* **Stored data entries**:
########################################

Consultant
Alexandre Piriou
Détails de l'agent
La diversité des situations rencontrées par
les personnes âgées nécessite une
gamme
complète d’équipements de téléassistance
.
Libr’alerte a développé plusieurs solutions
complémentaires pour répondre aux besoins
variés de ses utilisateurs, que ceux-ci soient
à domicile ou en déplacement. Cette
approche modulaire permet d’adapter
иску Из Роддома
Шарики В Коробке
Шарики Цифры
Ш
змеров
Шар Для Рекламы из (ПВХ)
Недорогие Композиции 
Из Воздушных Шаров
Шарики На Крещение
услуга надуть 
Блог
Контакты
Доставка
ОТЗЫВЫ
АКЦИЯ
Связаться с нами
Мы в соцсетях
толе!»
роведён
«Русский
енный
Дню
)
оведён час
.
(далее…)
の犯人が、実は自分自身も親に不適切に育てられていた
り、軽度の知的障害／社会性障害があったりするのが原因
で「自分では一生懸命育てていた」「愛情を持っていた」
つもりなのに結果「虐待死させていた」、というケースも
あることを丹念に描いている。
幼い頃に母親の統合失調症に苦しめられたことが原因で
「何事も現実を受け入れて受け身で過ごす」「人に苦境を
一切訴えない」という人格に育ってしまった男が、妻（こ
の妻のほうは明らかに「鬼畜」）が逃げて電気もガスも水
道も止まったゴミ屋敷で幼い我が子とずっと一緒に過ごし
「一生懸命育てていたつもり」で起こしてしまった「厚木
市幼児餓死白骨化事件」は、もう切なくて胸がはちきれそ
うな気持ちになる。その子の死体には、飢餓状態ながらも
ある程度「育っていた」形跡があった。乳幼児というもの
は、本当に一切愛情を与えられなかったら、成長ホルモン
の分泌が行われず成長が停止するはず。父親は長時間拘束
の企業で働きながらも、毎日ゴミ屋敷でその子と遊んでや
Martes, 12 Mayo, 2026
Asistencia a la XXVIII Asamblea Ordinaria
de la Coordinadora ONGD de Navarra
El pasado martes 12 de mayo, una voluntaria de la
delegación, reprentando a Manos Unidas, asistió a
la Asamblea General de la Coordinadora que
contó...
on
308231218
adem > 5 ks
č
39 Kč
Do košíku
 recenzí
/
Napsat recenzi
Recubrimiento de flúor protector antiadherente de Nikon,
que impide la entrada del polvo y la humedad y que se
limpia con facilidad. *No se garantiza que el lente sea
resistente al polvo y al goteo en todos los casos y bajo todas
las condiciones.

########################################

* **What you should do**: Copy out, in full, each line above that has the word "Шарики" in it.

* **Task response**:
Шарики В Коробке
Шарики Цифры
Шарики На Крещение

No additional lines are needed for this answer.